This posting is an update to our previous Supply Chain Matters commentary regarding Ariba, an SAP Company and its announced availability of a new application targeted for supply chain risk management.  As we indicated in that original posting, Supply Chain Matters does not elect to echo technology vendor announcements unless we believe it should capture the attention of our readers, and we get the opportunity to drill down on the specifics and functionality. Ariba teamed up with SAP Supplier InfoNet, an internal incubation business unit to provide availability of this cloud-based application. We have since received a detailed briefing on the functionality of this application, and candidly, we were impressed, for a number of reasons.

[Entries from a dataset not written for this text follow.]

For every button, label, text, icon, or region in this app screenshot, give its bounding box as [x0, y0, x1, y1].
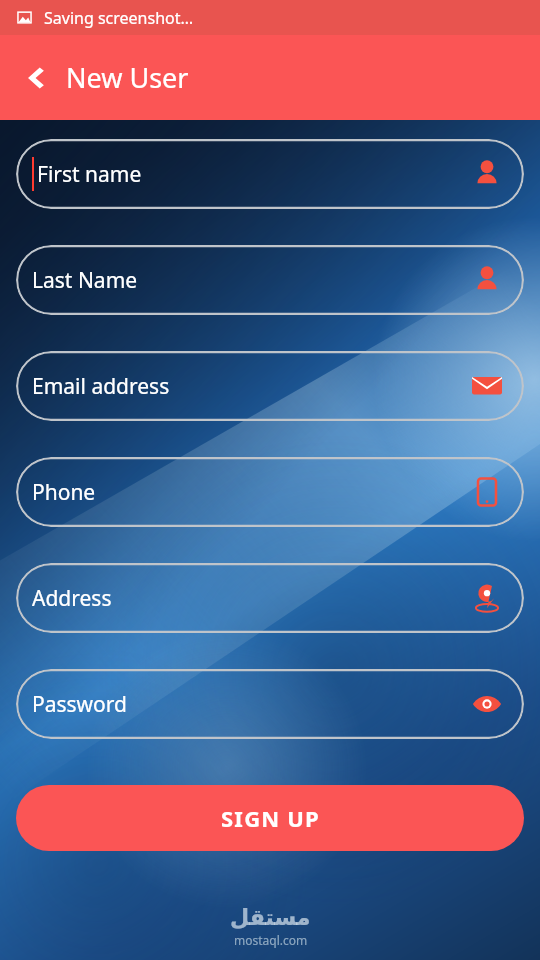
- button[interactable]: Last Name: [16, 245, 524, 315]
- staticText: Password: [32, 690, 127, 719]
- staticText: New User: [66, 59, 189, 96]
- staticText: مستقل: [230, 905, 311, 931]
- button[interactable]: First name: [16, 139, 524, 209]
- staticText: First name: [37, 160, 142, 189]
- button[interactable]: Back: [10, 54, 58, 102]
- staticText: Email address: [32, 372, 170, 401]
- staticText: mostaql.com: [234, 932, 308, 948]
- button[interactable]: Email address: [16, 351, 524, 421]
- button[interactable]: Address: [16, 563, 524, 633]
- staticText: Address: [32, 584, 112, 613]
- staticText: SIGN UP: [221, 803, 320, 833]
- button[interactable]: Password: [16, 669, 524, 739]
- staticText: Last Name: [32, 266, 138, 295]
- staticText: Phone: [32, 478, 96, 507]
- staticText: Saving screenshot…: [44, 7, 194, 29]
- button[interactable]: SIGN UP: [16, 785, 524, 851]
- button[interactable]: Phone: [16, 457, 524, 527]
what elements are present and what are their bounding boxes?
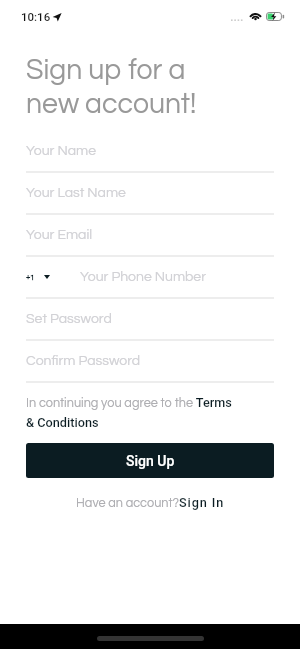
- staticText: Sign Up: [126, 453, 175, 469]
- staticText: Your Last Name: [26, 186, 126, 200]
- button[interactable]: Your Name: [0, 131, 300, 173]
- staticText: +1: [26, 273, 35, 282]
- staticText: 10:16: [21, 10, 51, 23]
- staticText: Confirm Password: [26, 354, 141, 368]
- staticText: Your Email: [26, 228, 93, 242]
- staticText: Sign up for a new account!: [26, 56, 197, 119]
- button[interactable]: Your Last Name: [0, 173, 300, 215]
- staticText: Set Password: [26, 312, 112, 326]
- button[interactable]: Confirm Password: [0, 341, 300, 383]
- button[interactable]: Set Password: [0, 299, 300, 341]
- button[interactable]: Have an account?Sign In: [76, 495, 225, 510]
- button[interactable]: Sign Up: [26, 443, 274, 478]
- other: Country code: [44, 275, 50, 279]
- staticText: Your Name: [26, 144, 96, 158]
- staticText: In continuing you agree to the Terms & C…: [26, 395, 232, 430]
- staticText: Your Phone Number: [80, 270, 206, 284]
- button[interactable]: +1: [0, 257, 300, 299]
- button[interactable]: Your Email: [0, 215, 300, 257]
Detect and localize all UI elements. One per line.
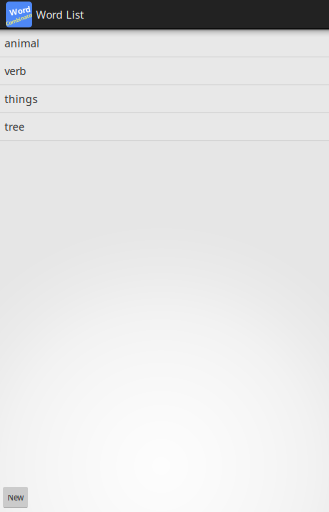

First, the application itself is not solely targeted to just a sourcing and procurement user base, but other cross-functional users that have responsibility related to broad-based supply chain disruption and risk mitigation. Supply Chain Matters has always advocated that supply chain risk mitigation cannot solely be owned by an individual function such as procurement, but rather cross-functional or cross-business leadership and accountability. SAP Senior Vice president David Charpie who provided our briefing, indicated that this application’s focus includes Director and C-level as well as cross-functional supply chain and operations management users. Bravo for that decision.

Charpie’s prior background was with supply intelligence vendor Open Ratings, and SAP Supplier InfoNet takes that application to much broader and deeper capabilities. After its internal development within SAP, the decision was made to re-cast Supplier InfoNet on the Ariba B2B platform, powered by the SAP HANA database. While this transition is still a work-in-progress, by our lens, there is powerful potential for the ability to gather early-warning and insights on pending and actual supply chain disruption.

What especially stood out for us was:

  • A stated ability to provide multi-tier value-chain information visibility and insights. When fully married to the Ariba B2B network, that could prove powerful. When integrated with supply chain response management and planning information, it could provide even more noteworthy potential to manage and respond to major supply disruption.
  • Support to allow users to capture many forms of structured and unstructured information to develop a risk profiles among key suppliers. It includes language processing, text analysis as well as social and community-based intelligence capabilities.
  • A user-friendly interface that appeared to be rather intuitive with abundant visualization, data summation and heat mapping techniques.
  • The ability to currently capture upwards of 160,000 external data sources including industry, government, third-party and other sources.  Data can be time and/or supplier weighted.  The application supports pre-screening of data and the ability to gather a lot of hidden supplier intelligence, more than a single individual could capture in a normal work week. We even joked that in order to maintain this blog for our readers, this application would quadruple our productivity. Supplier InfoNet can even tap postings of Supply Chain Matters related to risk events.
  • A Facebook like data model with the ability of firms to control what data actually gets displaced, along with community management of this data, which could prove beneficial when a major supply disruption is occurring.
  • A broader definition of cross-functional performance metrics tied to financial objectives and context.
  • The ability to conduct what-if analysis. Supplier InfoNet’s leveraged use of the SAP HANA platform provides for additional capabilities for predictive analytics to be layered across these combined information streams, allowing for a form of machine learning relative to patterns of information that would correlate with expected outcomes
  • Configuration for industry-specific requirements with eight industry sectors already configured or in-process and SAP Supplier InfoNet is initially targeted to industries with a complex manufacturing and value-chain profiles.

The issue of pricing of the application is not as clear, and as we suspected, customers will have to sign-up for a separate subscription to utilize SAP Supplier InfoNet. We were not provided pricing specifics other than the subscription model may be predicated on the size of the network. We are certainly interested in hearing from SAP and Ariba customers on their impressions of pricing. We will continue to seek out that information since that may be the Achilles heel to wide-scale adoption.

An open question is obviously how timely all of the functionality of SAP Supplier InfoNet can be eventually incorporated within and on the Ariba Network along with a critical mass of industry-specific supply and value-chain intelligence that firms are willing to share.

Bottom-line- SAP Supplier InfoNet on the Ariba B2B Network has tremendous potential for customers and prospects in the ability to provide early-warning to major supply disruption, to manage all pertinent information when that disruption occurs and to provide more predictive capabilities in supply chain risk mitigation. Let us hope that the SAP bureaucracy does not stymie that attractiveness with elongated milestones and unattractive pricing.